Novel data-distribution perspective: Challenges the prevailing belief that high-frequency features are the primary reason natural adversarial patches are difficult to defend against.
Practicality-oriented: Beyond evaluation, the APDE dataset can be directly leveraged to improve the performance of existing defenses.
NutNet achieves the best overall performance: It offers the best combination of defense effectiveness, inference speed, and robustness.

Limitations & Future Work¶

The study primarily focuses on pedestrian detection; generalizability to other object categories remains to be verified.
Certified defenses are constrained by strict threat model assumptions (patch count and size), limiting practical applicability.
Physical-world experiments were conducted exclusively with an iPhone 16 Pro, offering limited sensor diversity.
More complex scenarios such as 3D adversarial attacks and inter-frame consistency in video are not covered.

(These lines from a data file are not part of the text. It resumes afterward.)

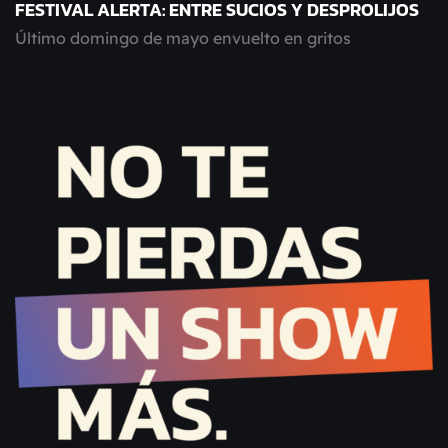
FESTIVAL ALERTA: ENTRE SUCIOS Y DESPROLIJOS
Último domingo de mayo envuelto en gritos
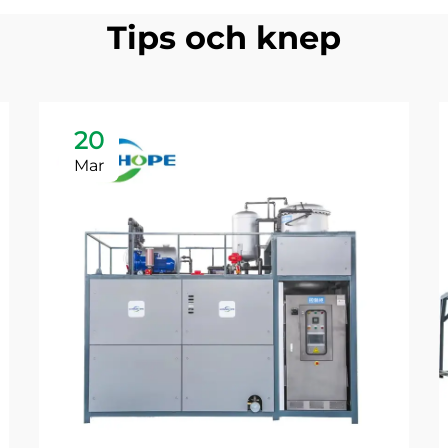
Tips och knep
20
Mar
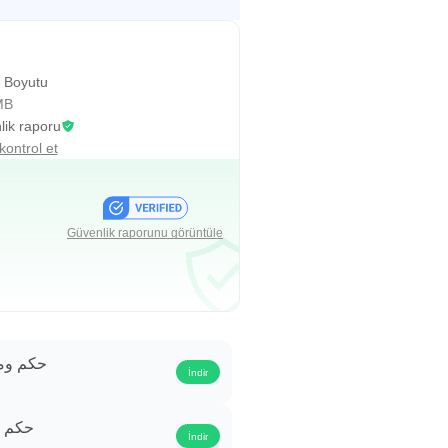
 Boyutu
MB
ik raporu
kontrol et
Güvenlik raporunu görüntüle
حكم وموا
İndir
حكم وم
İndir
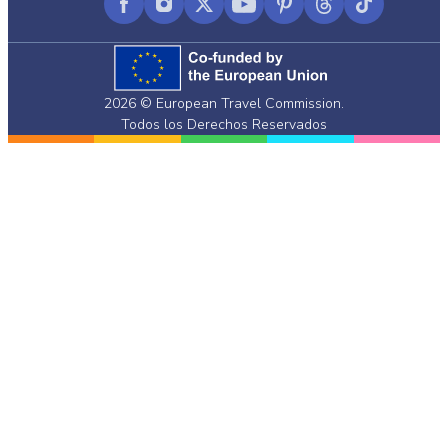
Facebook
Instagram
X
YouTube
Pinterest
Threads
TikTok
(formerly
Twitter)
2026 © European Travel Commission.
Todos los Derechos Reservados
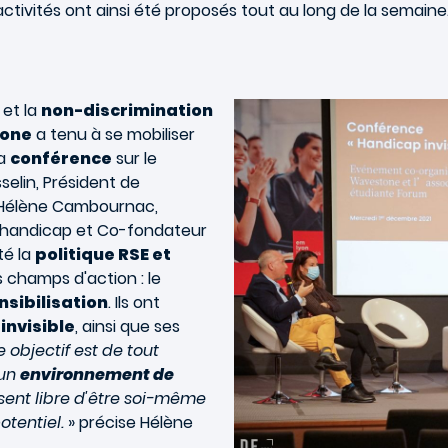
activités ont ainsi été proposés tout au long de la semaine
et la
non-discrimination
one
a tenu à se mobiliser
la
conférence
sur le
elin, Président de
 Hélène Cambournac,
rt handicap et Co-fondateur
té la
politique RSE et
s champs d'action : le
nsibilisation
. Ils ont
invisible
, ainsi que ses
e objectif est de tout
 un
environnement de
sent libre d'être soi-même
otentiel.
» précise Hélène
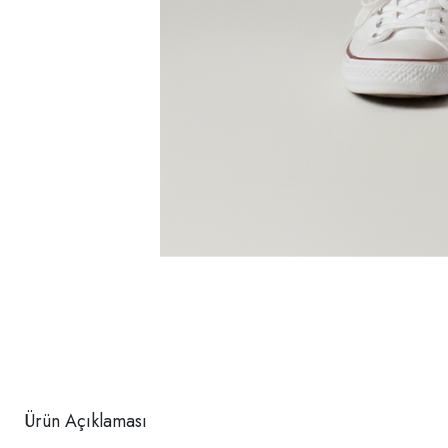
Ürün Açıklaması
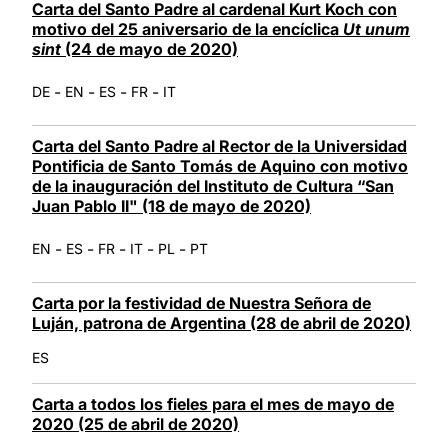
Carta del Santo Padre al cardenal Kurt Koch con
motivo del 25 aniversario de la encíclica
Ut unum
sint
(24 de mayo de 2020)
-
-
-
-
DE
EN
ES
FR
IT
Carta del Santo Padre al Rector de la Universidad
Pontificia de Santo Tomás de Aquino con motivo
de la inauguración del Instituto de Cultura “San
Juan Pablo II" (18 de mayo de 2020)
-
-
-
-
-
EN
ES
FR
IT
PL
PT
Carta por la festividad de Nuestra Señora de
Luján, patrona de Argentina (28 de abril de 2020)
ES
Carta a todos los fieles para el mes de mayo de
2020 (25 de abril de 2020)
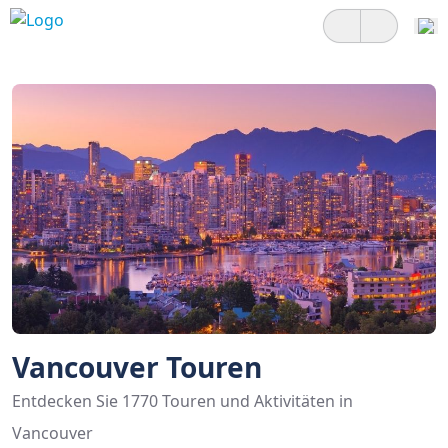
Vancouver Touren
Entdecken Sie 1770 Touren und Aktivitäten in
Vancouver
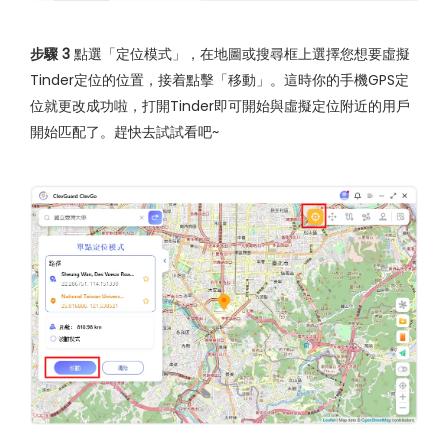
步驟 3
點選「定位模式」，在地圖或搜尋框上選擇您想要虛擬
Tinder定位的位置，接着點擊「移動」。這時你的手機GPS定
位就更改成功啦，打開Tinder即可開始與虛擬定位附近的用戶
開始匹配了。趕快去試試看吧~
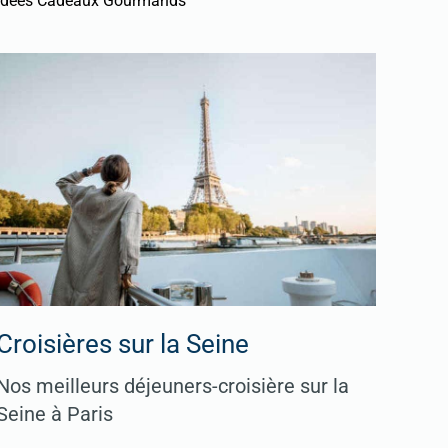
Idées Cadeaux Gourmands
Croisières sur la Seine
Nos meilleurs déjeuners-croisière sur la
Seine à Paris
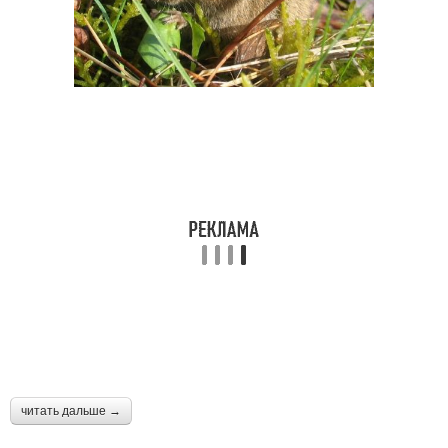
читать дальше →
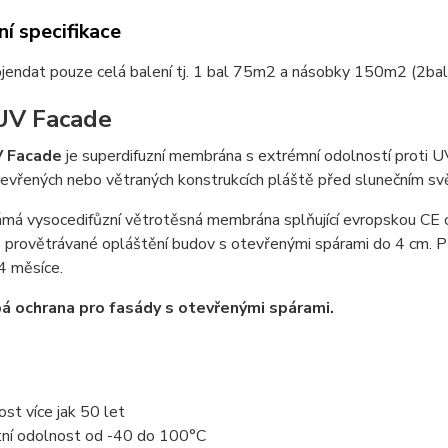
í specifikace
jendat pouze celá balení tj. 1 bal 75m2 a násobky 150m2 (2b
UV Facade
 Facade
je superdifuzní membrána s extrémní odolností proti UV 
tevřených nebo větraných konstrukcích pláště před slunečním sv
námá vysocedifůzní větrotěsná membrána splňující evropskou CE ce
o provětrávané opláštění budov s otevřenými spárami do 4 cm. P
4 měsíce.
 ochrana pro fasády s otevřenými spárami.
ost více jak 50 let
tní odolnost od -40 do 100°C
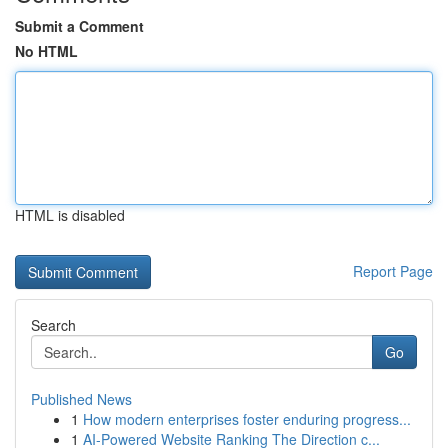
Submit a Comment
No HTML
HTML is disabled
Report Page
Search
Go
Published News
1
How modern enterprises foster enduring progress...
1
AI-Powered Website Ranking The Direction c...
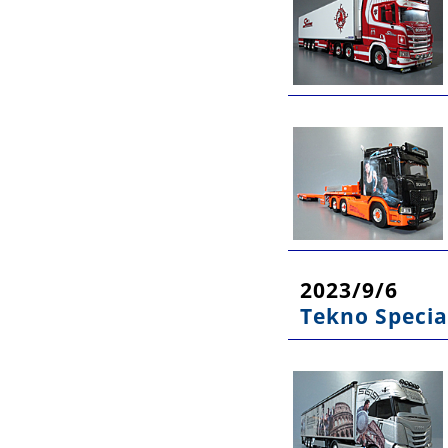
2023/9/6
Tekno Specia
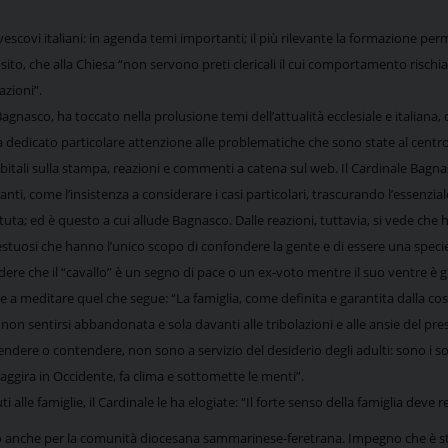
vescovi italiani: in agenda temi importanti; il più rilevante la formazione per
o, che alla Chiesa “non servono preti clericali il cui comportamento rischia d
azioni”.
nasco, ha toccato nella prolusione temi dell’attualità ecclesiale e italiana, da
ha dedicato particolare attenzione alle problematiche che sono state al centr
cubitali sulla stampa, reazioni e commenti a catena sul web. Il Cardinale Bag
anti, come l’insistenza a considerare i casi particolari, trascurando l’esse
ta; ed è questo a cui allude Bagnasco. Dalle reazioni, tuttavia, si vede che ha
tuosi che hanno l’unico scopo di confondere la gente e di essere una specie di
edere che il “cavallo” è un segno di pace o un ex-voto mentre il suo ventre è gra
e a meditare quel che segue: “La famiglia, come definita e garantita dalla cost
non sentirsi abbandonata e sola davanti alle tribolazioni e alle ansie del pr
endere o contendere, non sono a servizio del desiderio degli adulti: sono i so
aggira in Occidente, fa clima e sottomette le menti”.
lle famiglie, il Cardinale le ha elogiate: “Il forte senso della famiglia deve rend
 anche per la comunità diocesana sammarinese-feretrana. Impegno che è stato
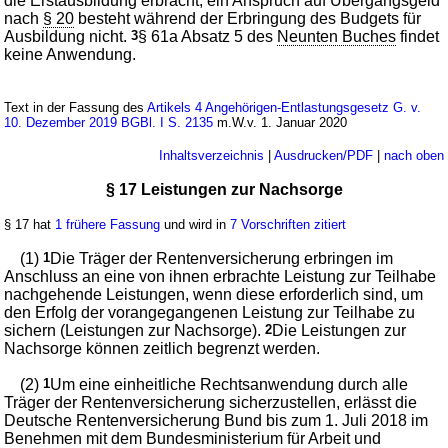
die Erstausbildung erbracht; ein Anspruch auf Übergangsgeld
nach
§ 20
besteht während der Erbringung des Budgets für
Ausbildung nicht.
3
§ 61a Absatz 5 des
Neunten Buches
findet
keine Anwendung.
Text in der Fassung des
Artikels 4 Angehörigen-Entlastungsgesetz G. v.
10. Dezember 2019 BGBl. I S. 2135
m.W.v. 1. Januar 2020
Inhaltsverzeichnis
|
Ausdrucken/PDF
|
nach oben
§ 17 Leistungen zur Nachsorge
§ 17 hat
1 frühere Fassung
und wird in
7 Vorschriften zitiert
(1)
1
Die Träger der Rentenversicherung erbringen im
Anschluss an eine von ihnen erbrachte Leistung zur Teilhabe
nachgehende Leistungen, wenn diese erforderlich sind, um
den Erfolg der vorangegangenen Leistung zur Teilhabe zu
sichern (Leistungen zur Nachsorge).
2
Die Leistungen zur
Nachsorge können zeitlich begrenzt werden.
(2)
1
Um eine einheitliche Rechtsanwendung durch alle
Träger der Rentenversicherung sicherzustellen, erlässt die
Deutsche Rentenversicherung Bund bis zum 1. Juli 2018 im
Benehmen mit dem Bundesministerium für Arbeit und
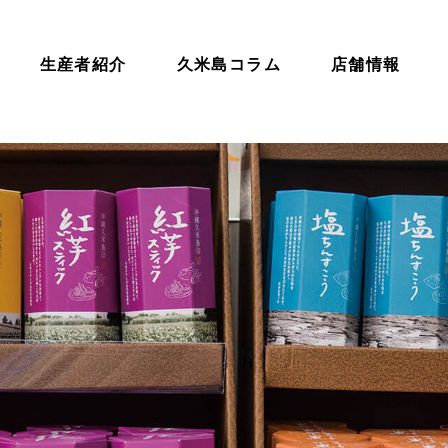
生産者紹介
久米島コラム
店舗情報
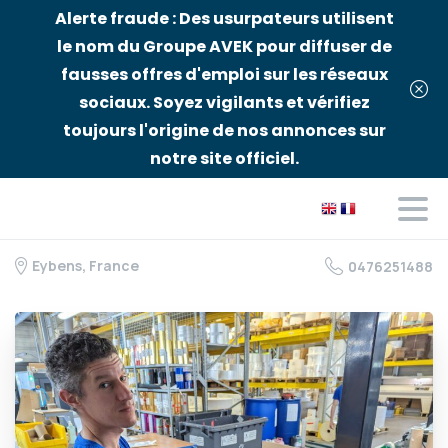
Alerte fraude : Des usurpateurs utilisent
le nom du Groupe AVEK pour diffuser de
fausses offres d'emploi sur les réseaux
sociaux. Soyez vigilants et vérifiez
toujours l'origine de nos annonces sur
notre site officiel.
Eybens, France
0476251488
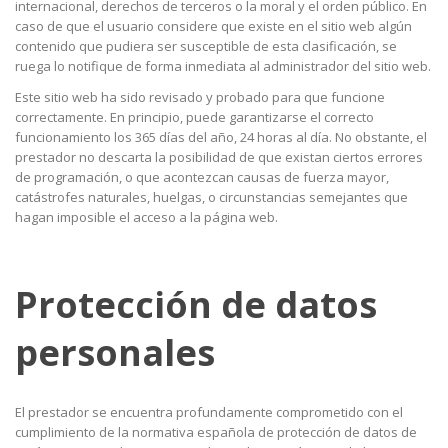
internacional, derechos de terceros o la moral y el orden público. En
caso de que el usuario considere que existe en el sitio web algún
contenido que pudiera ser susceptible de esta clasificación, se
ruega lo notifique de forma inmediata al administrador del sitio web.
Este sitio web ha sido revisado y probado para que funcione
correctamente. En principio, puede garantizarse el correcto
funcionamiento los 365 días del año, 24 horas al día. No obstante, el
prestador no descarta la posibilidad de que existan ciertos errores
de programación, o que acontezcan causas de fuerza mayor,
catástrofes naturales, huelgas, o circunstancias semejantes que
hagan imposible el acceso a la página web.
Protección de datos
personales
El prestador se encuentra profundamente comprometido con el
cumplimiento de la normativa española de protección de datos de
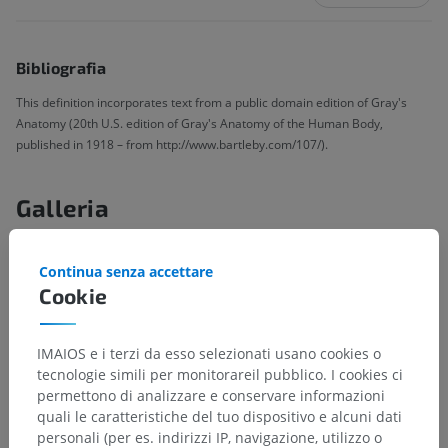
Bibliografia
This definition incorporates text from a public domain edition of Gray's
Anatomy (20th U.S. edition of Gray's Anatomy of the Human Body,
published in 1918 – from http://www.bartleby.com/107/).
Galleria
Continua senza accettare
Cookie
IMAIOS e i terzi da esso selezionati usano cookies o
tecnologie simili per monitorareil pubblico. I cookies ci
permettono di analizzare e conservare informazioni
quali le caratteristiche del tuo dispositivo e alcuni dati
personali (per es. indirizzi IP, navigazione, utilizzo o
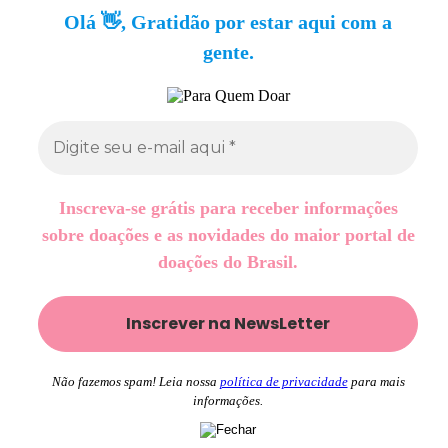
Olá 👋, Gratidão por estar aqui com a
gente.
Inscreva-se grátis para receber informações
sobre doações e as novidades do maior portal de
doações do Brasil.
Não fazemos spam! Leia nossa
política de privacidade
para mais
informações.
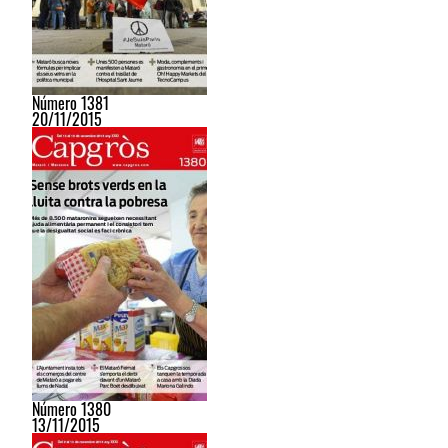
Número 1381
20/11/2015
Número 1380
13/11/2015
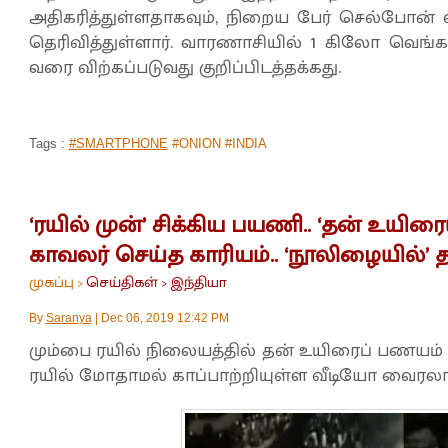
அதிகரித்துள்ளதாகவும், நிறைய பேர் செல்போன் 
தெரிவித்துள்ளார். வாரணாசியில் 1 கிலோ வெங்காய
வரை விற்கப்படுவது குறிப்பிடத்தக்கது.
Tags :
#SMARTPHONE
#ONION #INDIA
‘ரயில் முன்’ சிக்கிய பயணி.. ‘தன் உயிரை
காவலர் செய்த காரியம்.. ‘நூலிழையில்’ தவி
முகப்பு
செய்திகள்
இந்தியா
>
>
By
Saranya
|
Dec 06, 2019 12:42 PM
மும்பை ரயில் நிலையத்தில் தன் உயிரைப் பணயம
ரயில் மோதாமல் காப்பாற்றியுள்ள வீடியோ வைரலாக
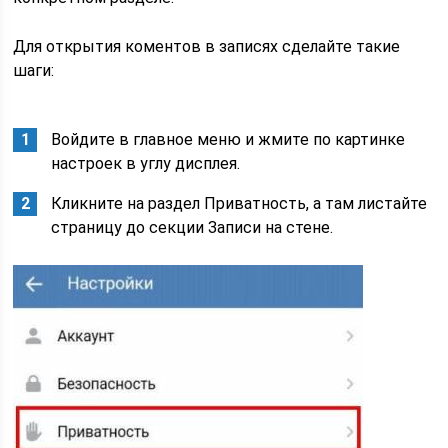
Для открытия коментов в записях сделайте такие
шаги:
Войдите в главное меню и жмите по картинке
настроек в углу дисплея.
Кликните на раздел Приватность, а там листайте
страницу до секции Записи на стене.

The data distribution perspective can inspire the design of novel defense methods, such as using distributional distance to identify patch regions.
The success of generative model-based defenses (NutNet, DIFFender) suggests that diffusion model-based image inpainting and denoising may constitute a promising defense paradigm.
The dataset construction methodology of APDE can be generalized to other adversarial robustness research domains.

Rating¶

Novelty: ⭐⭐⭐⭐ First unified benchmark; the data distribution findings are of substantial value.
Experimental Thoroughness: ⭐⭐⭐⭐⭐ 11 defenses × 13 attacks × 11 detectors — extremely comprehensive.
Writing Quality: ⭐⭐⭐⭐ Clear structure, in-depth analysis, and convincing findings.
Value: ⭐⭐⭐⭐⭐ The dataset and benchmark represent a significant contribution to the field.